In spite of all of this, the tax authorities receive relatively few tip-offs (18,500 in 2010 as opposed to 4,500 in 2009). Everyone knows that most of the country’s tax inspectors are corrupt are willing to turn a blind eye in exchange for a fakelaki, a “brown envelope.” That is not to say that there hasn’t been some progress in a number of places, which have broken with a two-centuries-old tradition of massive fraud. For example on the Ionian island of Lefkada, most of the taverns now distribute receipts in accordance with regulations. But above board commerce continues to be an exception rather than the rule: restaurants, taxis, cafes, and all kinds of other businesses are deeply involved in the black economy, whose benefits are plainly visible (luxury cars, new buildings, pleasure boats etc.).

The bottomless tub

According to estimates, it continues to represent 30 to 40% of the Greek economy, and this figure does not take into account the Church and arms businesses that are legally exempt from taxes…

Two years after the onset of the crisis, Greece still appears to be unaware of the seriousness of the problems it faces and the efforts that it will have to make to avoid bankruptcy: a public debt equivalent to 160% of GDP at 360 billion euros, a 2011 deficit that will exceed the desired level of 7.5% of GDP, which, at 14.69 billion euros on 1st July, had already absorbed the bulk of an annual target of 16.68 billion euros…

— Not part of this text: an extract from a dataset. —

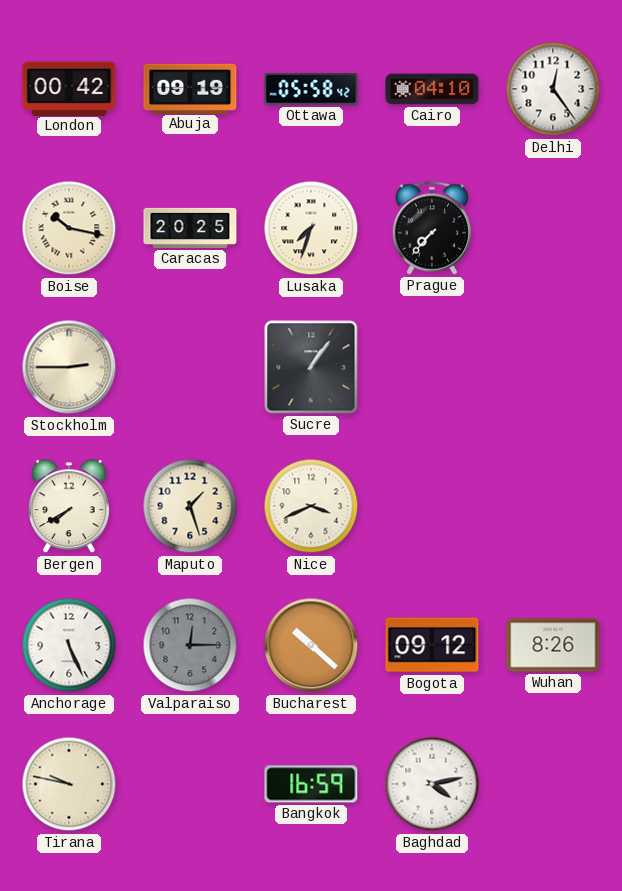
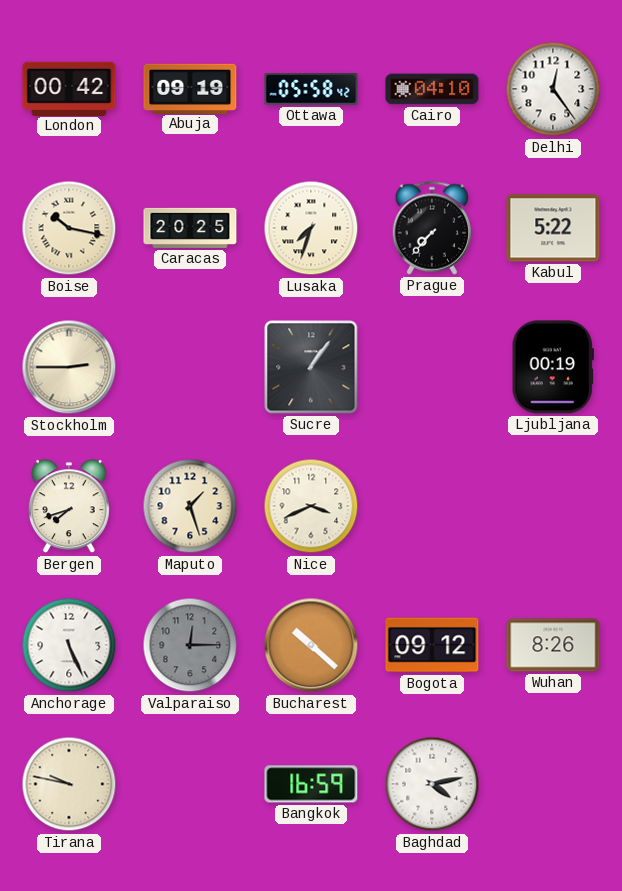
Kabul: none -> 5:22
Ljubljana: none -> 00:19
Bergen: 7:40 -> 7:42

Reforms have been voted, but the new rules are hardly ever applied. The troika mission formed by representatives of the Commission, the European Central Bank and the International Monetary Fund, which recently arrived in Athens to evaluate progress in the run-up to the handover of the next tranche of aid, will have to accept that Greece is a modern version of the bottomless tub that the daughters of Danaus were forced to fill: demands for further budgetary cuts will serve no purpose in a state that remains dysfunctional. As one official in Paris put it, “We believed that Greece was a normal country, but we were wrong. Its problems will not be solved in one or two years. It will need assistance to build a state that works, and that will take time. This also implies that we will have to continue to protect it from the markets until then.”

Inability to combat tax fraud

On 31 August, the country’s new budget watchdog, which is staffed by independent analysts, said that the country’s debt was “out of control.” There is no doubt that the economic recession has played a major role in this uncontrolled economic slippage — minus 4.5% GDP in 2005 as opposed to an expected minus 3.5%, and minus 10% over the last three years. But several European countries have experienced even more severe recessions (minus 10.5% in Latvia in 2010) and still avoided the situation in which Greece now finds itself.

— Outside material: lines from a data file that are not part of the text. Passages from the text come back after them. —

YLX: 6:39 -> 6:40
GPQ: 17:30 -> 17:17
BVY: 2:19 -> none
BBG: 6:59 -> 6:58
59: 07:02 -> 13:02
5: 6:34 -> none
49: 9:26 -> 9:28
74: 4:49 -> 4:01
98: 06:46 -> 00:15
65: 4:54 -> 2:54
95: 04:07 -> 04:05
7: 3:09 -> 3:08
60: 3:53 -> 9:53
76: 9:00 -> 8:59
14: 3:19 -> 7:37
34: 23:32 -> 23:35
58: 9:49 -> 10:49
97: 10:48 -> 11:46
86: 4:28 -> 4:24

As the budget watchdog has pointed out, Athens is now paying for its lack of a proper state: “It is clear that the country not only has a problem with the volume of its public debt, but also with its inability to consolidate its ongoing budgetary management. Notwithstanding the huge effort in the field of budgetary adjustment, there has been no primary budget surplus, on the contrary, the primary budget deficit has continued to grow.”

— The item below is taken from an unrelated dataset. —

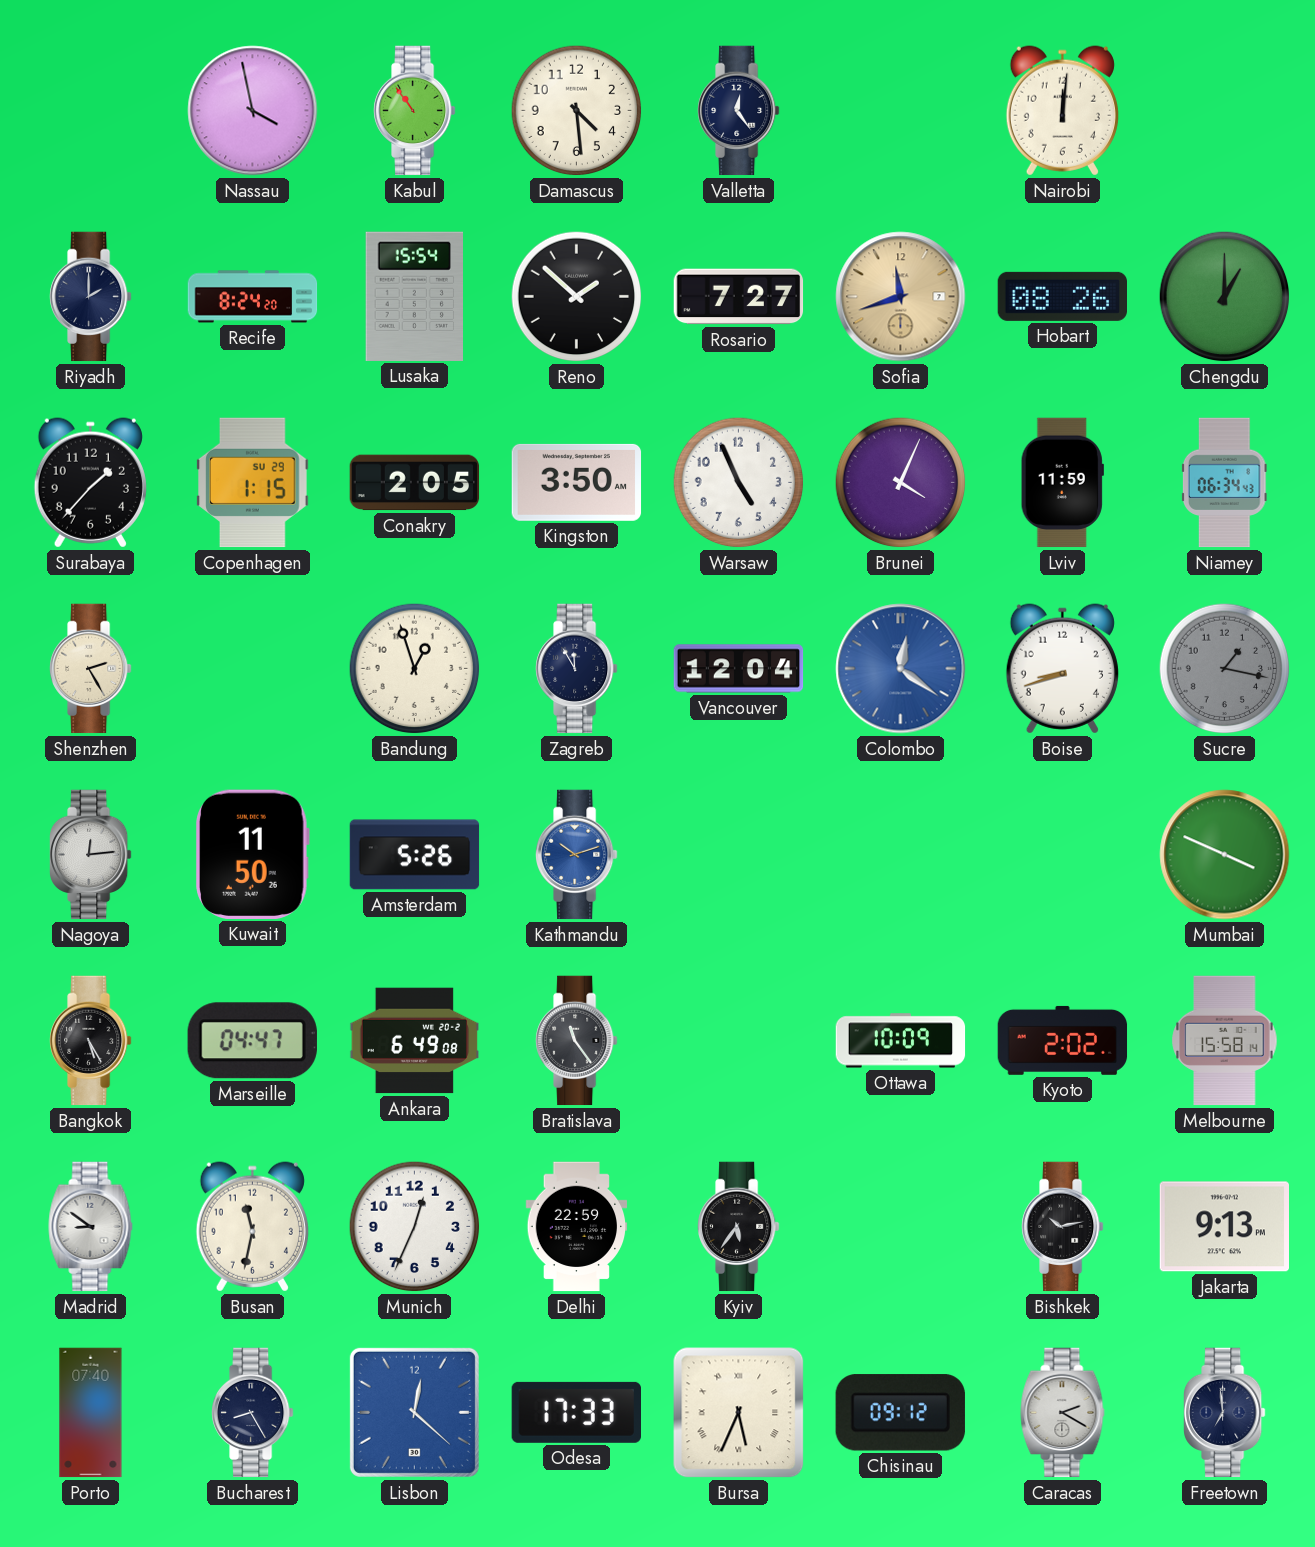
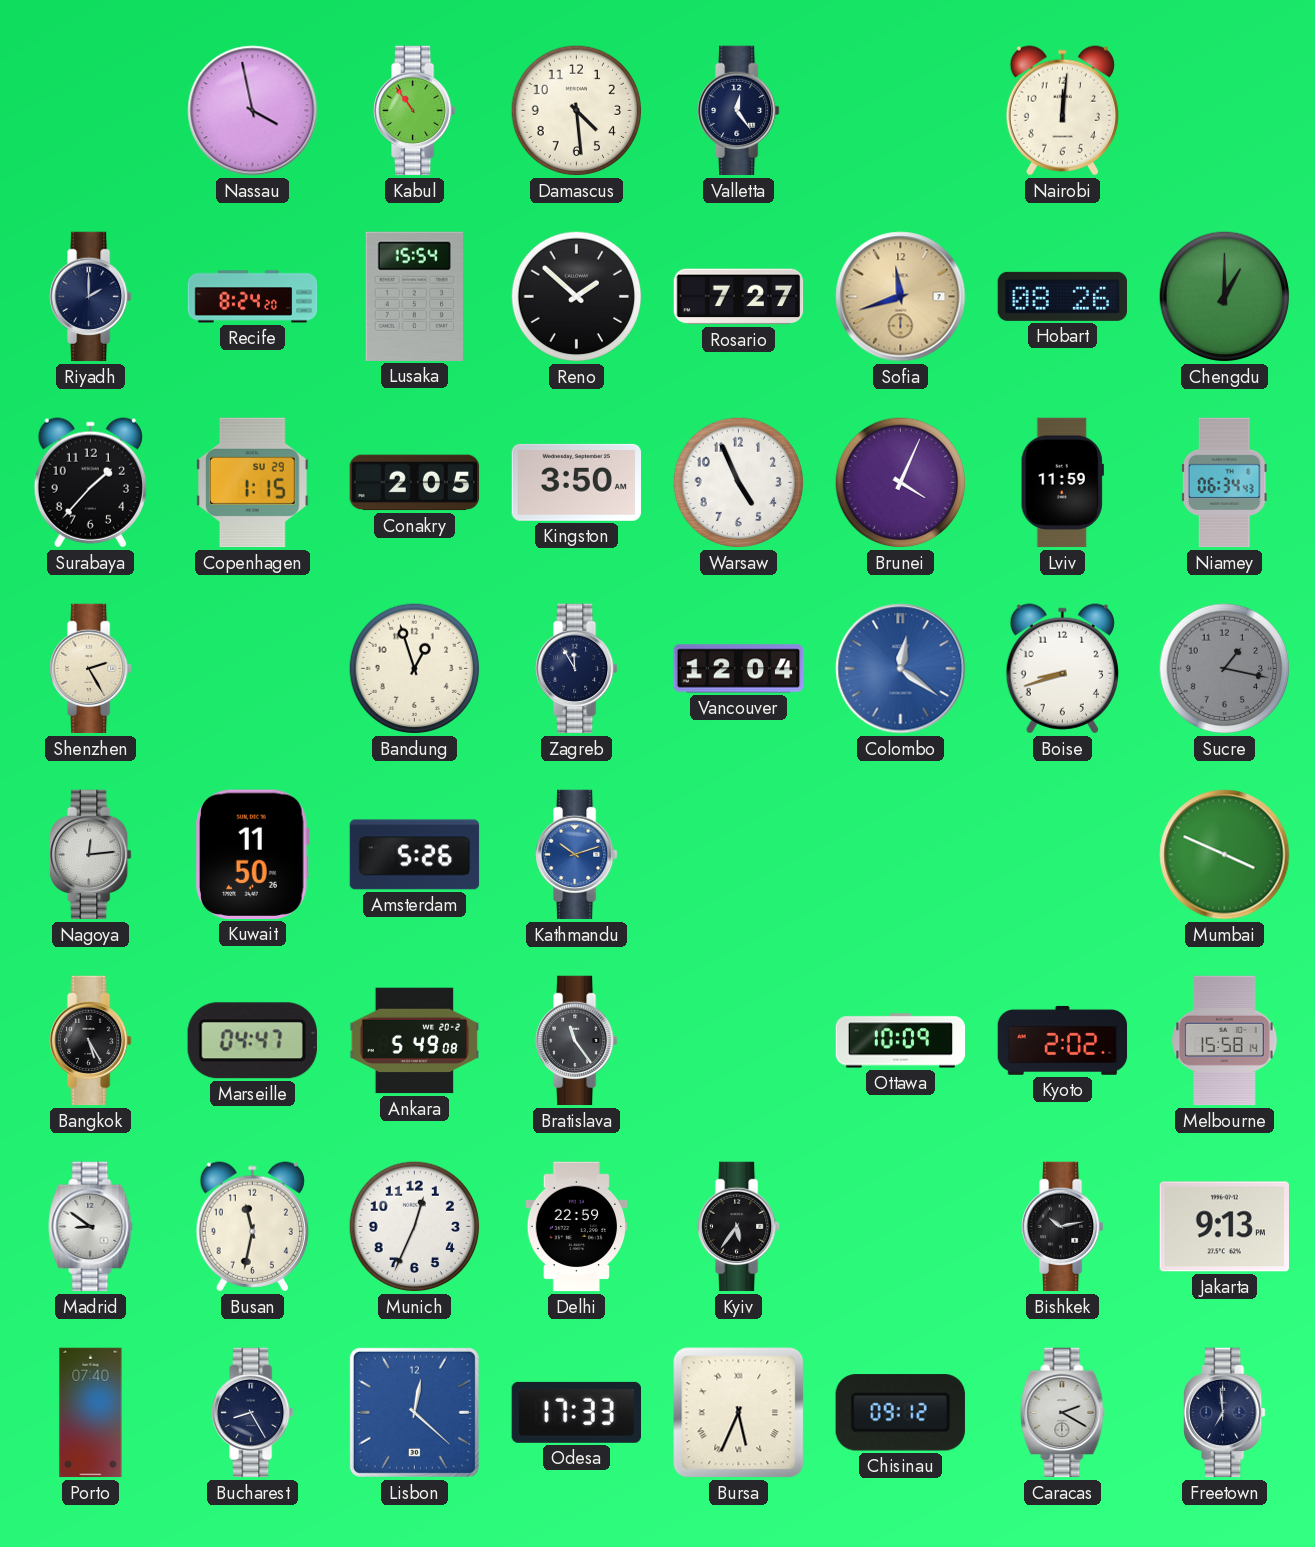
Ankara: 6:49 -> 5:49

The watchdog notably blames the state’s inability to combat tax fraud. However, instead of tackling the problems of incompetence and corruption in his department, Greek Minister of Finance Evangelos Venizelos was content to publish a statement, which in line with the local tradition of denial, described the conclusions of watchdog’s report as marred by “a lack of experience.” In this context, it is not surprising that several countries, including Finland, Germany, Austria, the Netherlands and Slovakia, had to have their arms twisted to hand over the aid agreed in the new bailout package on 21 July. It now seems that Greece is a special case: unlike, for example, Ireland, which has also received financial assistance but is now on its way to rapid recovery. The question now is: will Athens be able to avoid bankruptcy?